The reality we discovered was very different. Coalition units have bent over backwards to provide the support needed for us to execute our mission. The primary difference between what I'll categorize as 'then-and-now' is simply personalities. We've made it a point of emphasis to get out there and shake hands with units throughout our area of operations. Already, the payoff is huge.

It is yet another reminder that an e-mail is never as good as a phone call or a handshake. Oh, and that you get more with sugar than salt.


Anonymous said...

Thanks for that summary of all your objectives. I just wanted to invite you, Ken, to share some more your 'war stories' on our Honoring the American Soldier tribute. We're working with the band Queensryche and asking everyone to dedicate songs and share stories in musical tribute to our servicemen and women.
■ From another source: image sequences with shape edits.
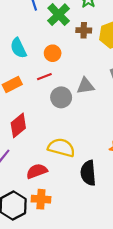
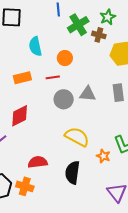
brown cross: (84, 30) -> (99, 35), moved
yellow semicircle: (61, 148) -> (77, 137), moved
red semicircle: (37, 171) -> (38, 162), moved

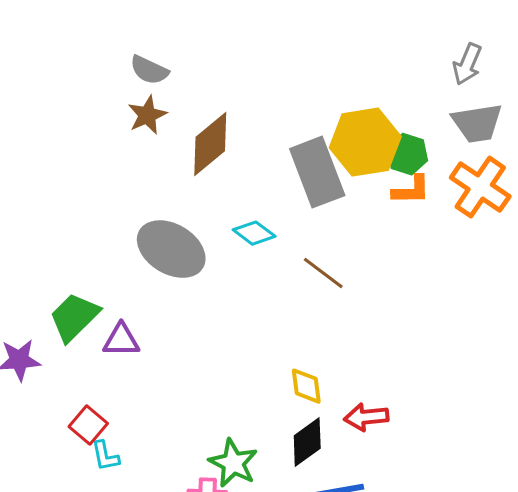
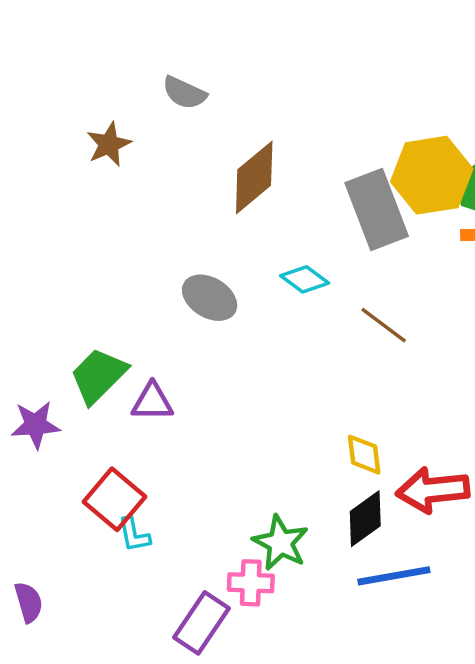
brown star: (147, 115) -> (109, 144), moved
gray ellipse: (171, 249) -> (210, 298), size x0.7
red arrow: (366, 417) -> (433, 490), size x1.4
red square: (88, 425) -> (115, 499), size x1.4

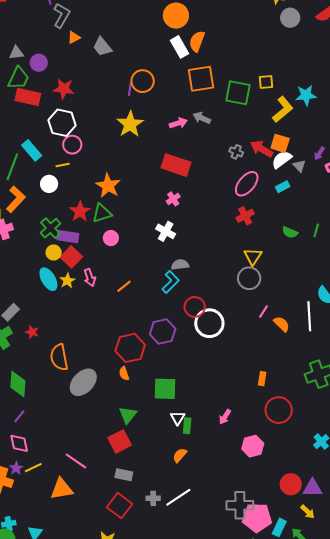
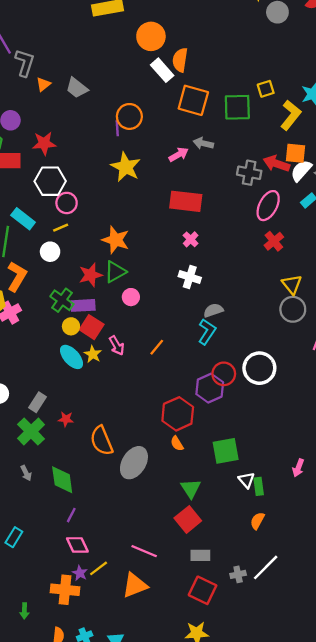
orange square: (201, 79) -> (193, 100), turned 36
gray cross: (236, 152) -> (249, 173), size x1.5
red star: (80, 211) -> (91, 275), turned 30
red circle: (195, 307) -> (224, 374), moved

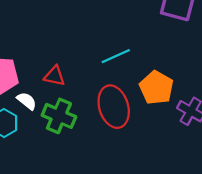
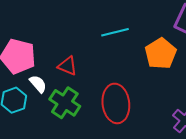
cyan line: (116, 56) -> (115, 32), moved
orange pentagon: (156, 88) -> (161, 54), moved

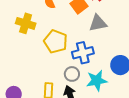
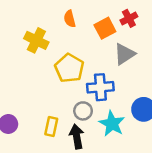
gray triangle: (98, 23) -> (124, 54), turned -30
cyan star: (97, 81) -> (112, 124), turned 30

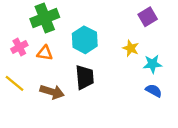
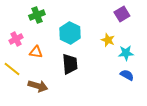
green cross: (45, 18) -> (37, 15), size x0.7
orange triangle: (45, 53) -> (36, 52), moved
brown arrow: (52, 92) -> (38, 86), moved

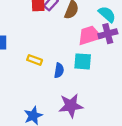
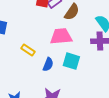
pink trapezoid: (90, 35) -> (61, 36), moved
Check it out at http://jamsbio.com/american-soldier

Anonymous said...

This is a true point like you said no matter where you are in the world. Although I have not served in Iraq or its neighboring theaters of operations I did come across these same problems while serving in Korea prior to OEF/OIF.

There we had to work hard at creating a collaborative relationship with our ROK Army counterparts, as well as maintain a good relationship with the local populace. Because the typical Soldier rotates through Korea every year it is hard to build these lasting relationships. It takes a while to develop a mutual trust between parties.

Two examples that spring to mind were 1) during a field exercise my Artillery Battery was firing from a commonly used firing point. Batteries roll in and out of there all the time as it was one of the few locations shooting into one of the only impact areas controlled by the Second Infantry Division. During this field exercise the elderly lady that lived in the house near the firing point came out to "complain" about the cannon fire. Well I thought she was complaining, it turned out that she was actually thanking us for being there and protecting her from the North Korean aggression. It turned out she was only telling my Senior Korean Soldier that her window had been broken in the past a different battery firing. We were able to get her window repaired for her by talking to our G5, for which she was eternally grateful.

The other story is in reference to how long it took to establish a relationship with our ROK Army counterparts. We had to integrate with them for our defense of South Korea exercises, but always found it hard to get information out of them for how we could train together. We realized early on that they typically do not share this information because we rotate through the country so often (once again, every year) that it was pointless to establish this rapport. Thanks to some longer tours by key individuals we were able to start conducting some joint training missions with other ROK batteries. These were probably the most exciting field training exercises that my Soldiers were able to participate in during my tenure there.

So I agree with you have to get out there and meet people face to face. It is the best way to establish a trusting relationship. Face to face meetings are the most successful will dealing with different cultures.

Major Guy Yelverton, student, Command and General Staff College, Ft. Belvoir, VA.

The views expressed in this blog are those of the author and do not reflect the official policy or position of the Department of the Army, Department of Defense, or the U.S. Government.